It is well established that a primary component of East Coast Fever is parasite-driven proliferation of the cow’s lymphocytes. Unknown until now was the important role of the cow’s macrophages in driving an inflammatory response resulting in injury to blood vessels in the lung and respiratory failure.
The “cancer-like” nature of East Coast Fever is due to the ability of Theileria parva, the causal parasite, to cause the cow’s lymphocytes to proliferate.
Although lymphocyte proliferation has long been credited as the cause of death in East Coast Fever, a new article from ECF consortium researchers shows that macrophage-driven inflammation, likely in response to the parasite, is the cause of tissue damage and death in East Coast Fever.
This intense macrophage reaction is part of a process referred to as “macrophage activation syndrome,” and is responsible for an “inflammatory storm” that leads to damaged blood vessels in the lung and respiratory failure.

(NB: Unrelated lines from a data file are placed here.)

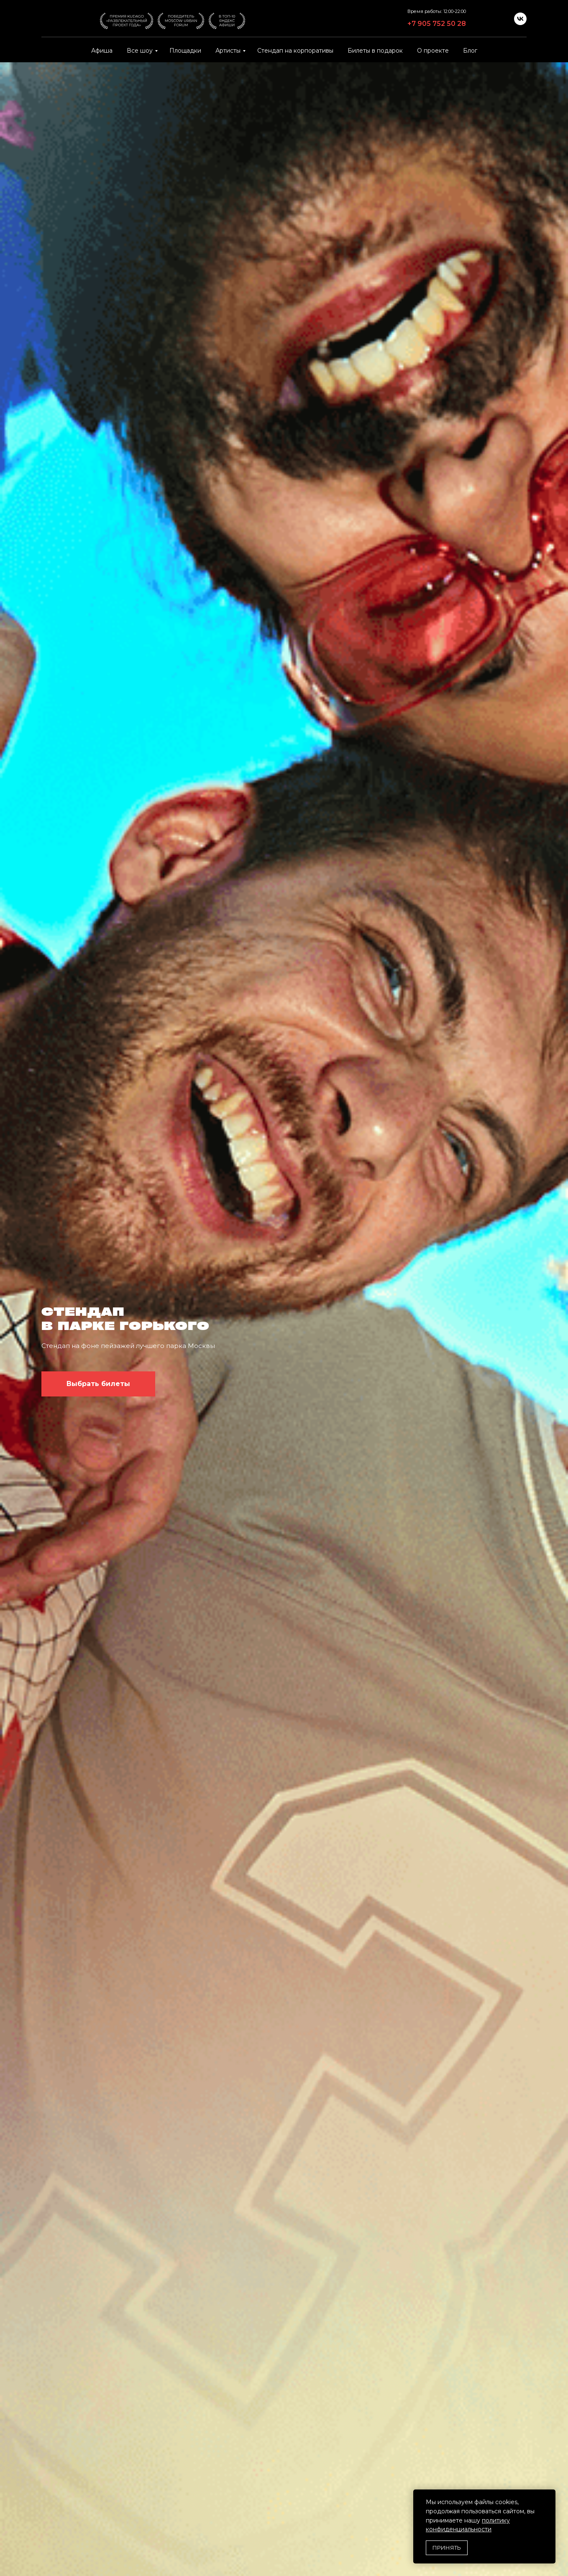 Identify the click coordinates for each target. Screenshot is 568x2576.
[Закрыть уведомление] (549, 2496)
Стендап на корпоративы (295, 50)
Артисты (228, 50)
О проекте (433, 50)
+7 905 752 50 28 (436, 24)
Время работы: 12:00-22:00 (436, 11)
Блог (470, 50)
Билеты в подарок (375, 50)
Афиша (102, 50)
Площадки (185, 50)
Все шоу (140, 50) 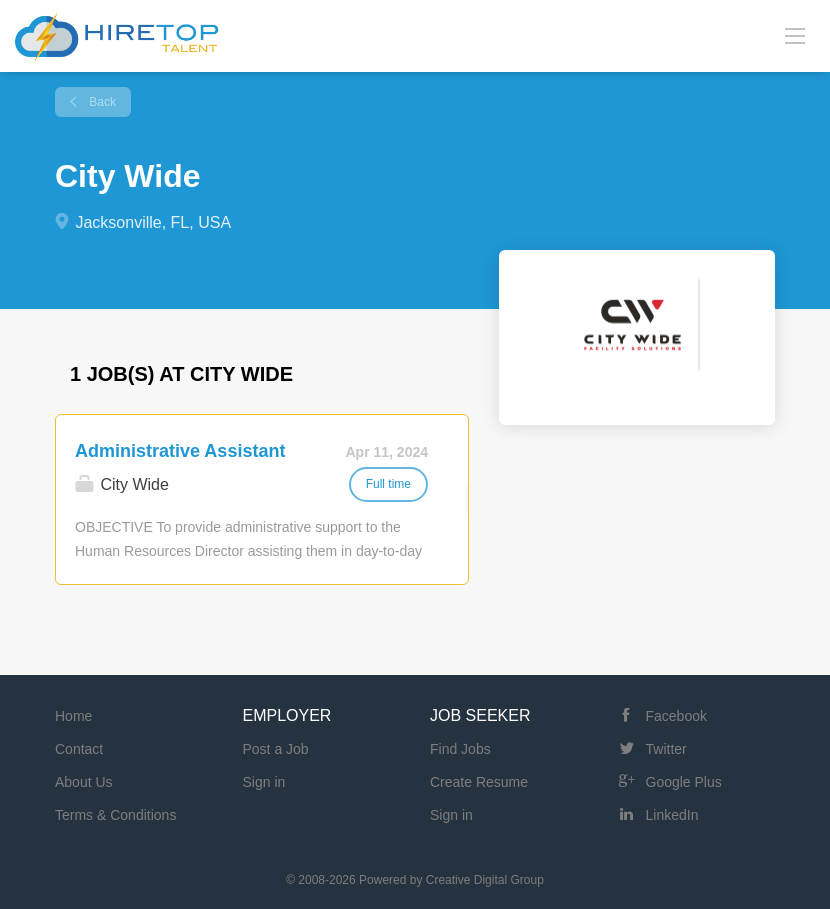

Blog post contributed by Dnn Knowles, Washington State University
Download the open access article
Fry, L.M., Schneider, D.A., Frevert, C.W., Nelson, D.D., Morrison, W.I. and Knowles, D.P. 2016. East Coast fever caused by Theileria parva is characterized by macrophage activation associated with vasculitis and respiratory failure. PLoS One 11(5):e0156004. http://dx.doi.org/10.1371/journal.pone.0156004
Respiratory failure and death in East Coast Fever (ECF), a clinical syndrome of African cattle caused by the apicomplexan parasite Theileria parva, has historically been attributed to pulmonary infiltration by infected lymphocytes. However, immunohistochemical staining of tissue from T. parva infected cattle revealed large numbers of CD3- and CD20-negative intralesional mononuclear cells. Due to this finding, we hypothesized that macrophages play an important role in Theileria parva disease pathogenesis. Data presented here demonstrates that terminal ECF in both Holstein and Boran cattle is largely due to multisystemic histiocytic responses and resultant tissue damage. Furthermore, the combination of these histologic changes with the clinical findings, including lymphadenopathy, prolonged pyrexia, multi-lineage leukopenia, and thrombocytopenia is consistent with macrophage activation syndrome. All animals that succumbed to infection exhibited lymphohistiocytic vasculitis of small to medium caliber blood and lymphatic vessels. In pulmonary, lymphoid, splenic and hepatic tissues from Holstein cattle, the majority of intralesional macrophages were positive for CD163, and often expressed large amounts of IL-17. These data define a terminal ECF pathogenesis in which parasite-driven lymphoproliferation leads to secondary systemic macrophage activation syndrome, mononuclear vasculitis, pulmonary edema, respiratory failure and death. The accompanying macrophage phenotype defined by CD163 and IL-17 is presented in the context of this pathogenesis.